The Control of Immigration: Quarterly Statistical Summary (April-June 2009), released by the Home Office, contains for the first time more comprehensive figures about children held in immigration detention.
Amanda Shah, Assistant Director at Bail for Immigration Detainees and Lisa Nandy, Policy Adviser at The Children’s Society, comment:
“The Home Office has taken a step in the right direction by releasing this statistical information, as, unbelievably, proper data on the number of children entering and leaving immigration detention has until now not been officially released. These children have therefore been hidden in an inhumane system which holds them without time limit in prison-like conditions.

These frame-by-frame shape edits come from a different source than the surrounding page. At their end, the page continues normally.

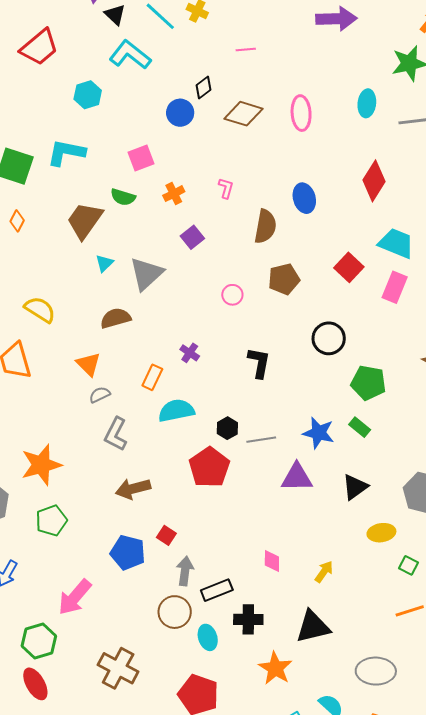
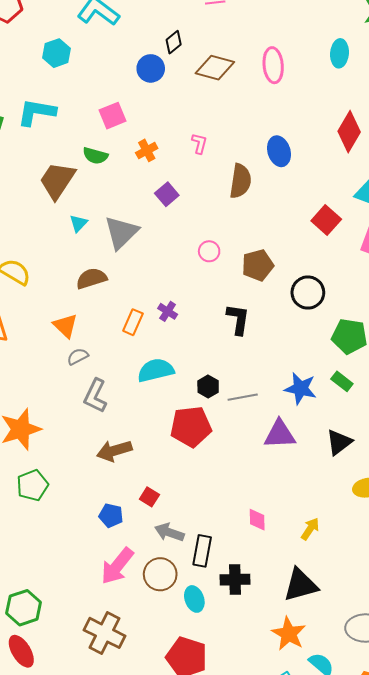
brown pentagon: (284, 279) -> (258, 265), moved
orange rectangle: (152, 377) -> (133, 322), moved
red pentagon: (209, 467) -> (191, 427), turned 30
blue pentagon: (128, 553) -> (111, 515), size x0.7
gray arrow: (185, 571) -> (169, 532), turned -76
black rectangle: (217, 590) -> (202, 551), turned -56
pink arrow: (75, 597) -> (117, 566), moved
orange star: (275, 668) -> (289, 634), moved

The statistics do however reveal the scandalous extent of the detention of children for immigration purposes, and confirm our deep concerns about the way children are being detained. 29% of children were detained for over a month, contrary to Home Office policy that children are only detained for the shortest possible time.
56% of detained children were released back to their communities in the UK, their detention having served no purpose other than wasting taxpayers’ money and traumatising the children involved.
Children from countries such as Zimbabwe, Somalia and Sri Lanka were detained at a time when either the Home Office was not enforcing returns to those countries or when those countries were widely recognised to be in conflict.
The Home Office must urgently reverse its policy of detaining children and families for immigration purposes.”